§ **What you have to do**:
Copy every line that contains the string "Latino" from the entries below.

____________

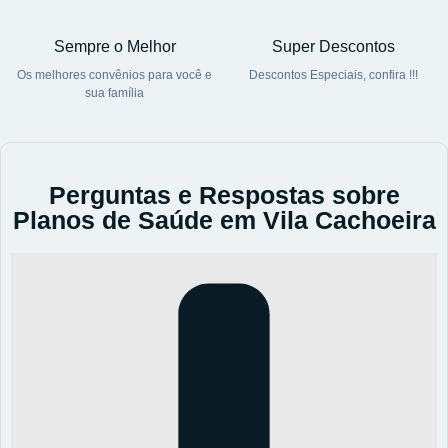
Sempre o Melhor
Super Descontos
Os melhores convênios para você e
Descontos Especiais, confira !!!
sua família
Perguntas e Respostas sobre
Planos de Saúde em Vila Cachoeira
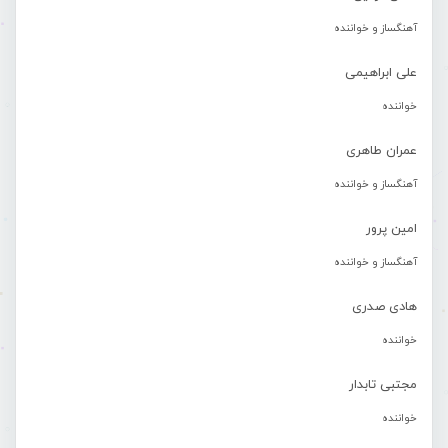
آهنگساز و خواننده
علی ابراهیمی
خواننده
عمران طاهری
آهنگساز و خواننده
امین پرور
آهنگساز و خواننده
هادی صدری
خواننده
مجتبی تابدار
خواننده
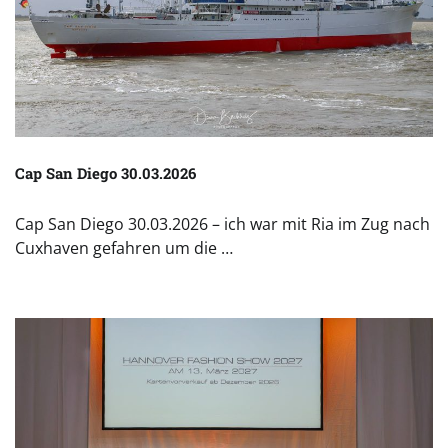
Cap San Diego 30.03.2026
Cap San Diego 30.03.2026 – ich war mit Ria im Zug nach
Cuxhaven gefahren um die …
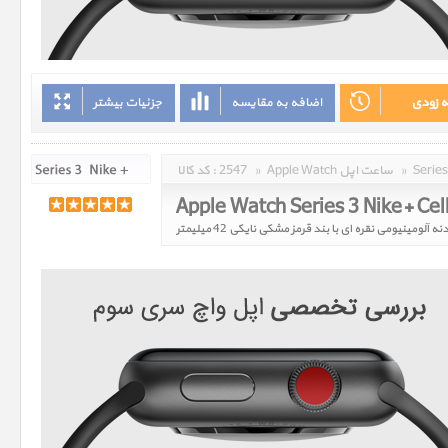
ه زودی
اضافه به مقایسه
جزئیات بیشتر
»
Apple Watch ساعت اپل
»
2547
کد کالا :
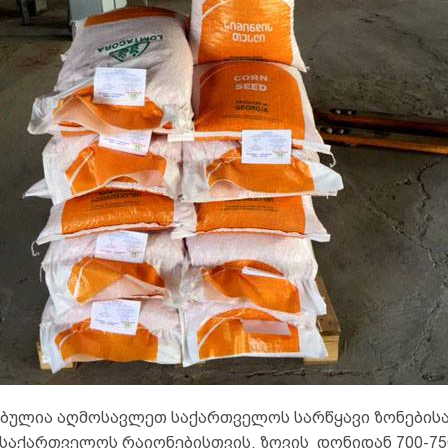
ბულია აღმოსავლეთ საქართველოს სარწყავი ზონებისა
საქართველოს რაიონებისთვის, ზღვის დონიდან 700-75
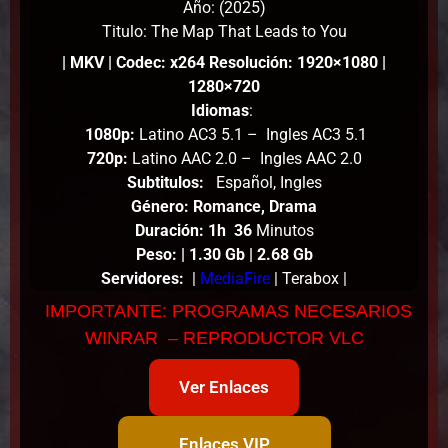
Año: (2025)
Titulo: The Map That Leads to You
| MKV | Codec: x264 Resolución: 1920×1080 |
1280×720
Idiomas
:
1080p:
Latino AC3 5.1 – Ingles AC3 5.1
720p:
Latino AAC 2.0 – Ingles AAC 2.0
Subtitulos:
Español, Ingles
Género: Romance, Drama
Duración: 1h 36
Minutos
Peso
:
| 1.30 Gb | 2.68
Gb
Servidores:
|
MediaFire
| Terabox |
IMPORTANTE: PROGRAMAS NECESARIOS
WINRAR – REPRODUCTOR VLC
Ver Enlaces
Enlaces VIP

____________

§ **Written answer**:
Latino AC3 5.1 – Ingles AC3 5.1
Latino AAC 2.0 – Ingles AAC 2.0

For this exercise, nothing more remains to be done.